Items listed in a dataset
☆ ☆ ☆ ☆ ☆

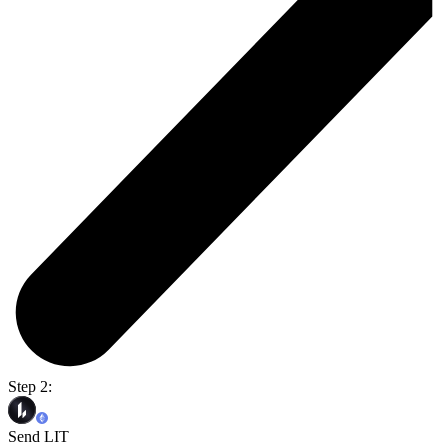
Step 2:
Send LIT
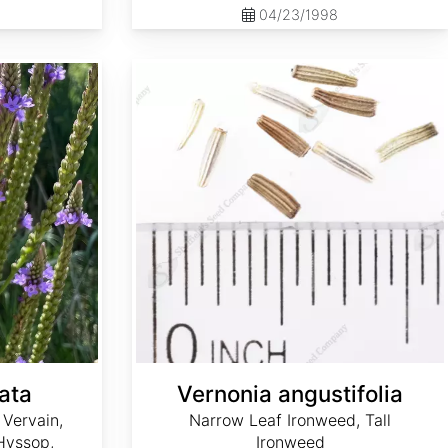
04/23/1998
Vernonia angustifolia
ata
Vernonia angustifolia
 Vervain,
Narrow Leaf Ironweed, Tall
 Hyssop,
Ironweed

☆ ☆ ☆ ☆ ☆

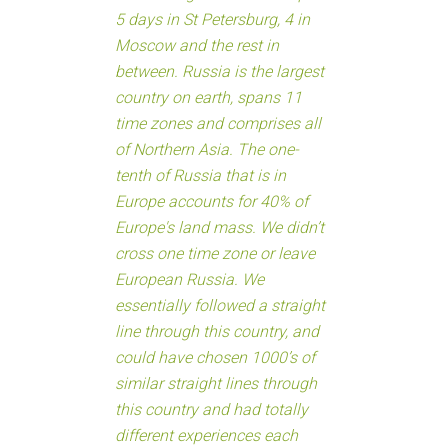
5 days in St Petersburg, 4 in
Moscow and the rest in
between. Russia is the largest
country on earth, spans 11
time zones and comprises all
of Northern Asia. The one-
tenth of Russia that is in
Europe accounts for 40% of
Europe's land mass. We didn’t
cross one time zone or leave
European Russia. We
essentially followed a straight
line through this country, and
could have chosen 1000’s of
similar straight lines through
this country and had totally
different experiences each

☆ ☆ ☆ ☆ ☆

REQUIRED WORK =>
Would you output, from the records above, exactly the run of lines that starts at the line containing "essentially followed a straight" and ends at the line containing "different experiences each", and only that run?

SOLUTION TO THE EXERCISE =>
essentially followed a straight
line through this country, and
could have chosen 1000’s of
similar straight lines through
this country and had totally
different experiences each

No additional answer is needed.